[Stored data entries]
* * *
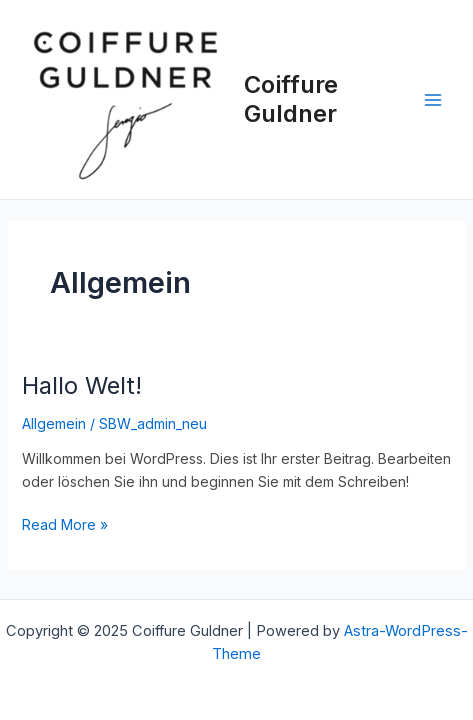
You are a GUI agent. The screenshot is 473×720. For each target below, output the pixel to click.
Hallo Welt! (82, 385)
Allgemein (54, 423)
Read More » (65, 523)
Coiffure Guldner (291, 98)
* * *
**Your task**
Could you write out all the records exactly, without the pictures?

**Task answer**
You are a GUI agent. The screenshot is 473×720. For each target below, output the pixel to click.
Hallo Welt! (82, 385)
Allgemein (54, 423)
Read More » (65, 523)
Coiffure Guldner (291, 98)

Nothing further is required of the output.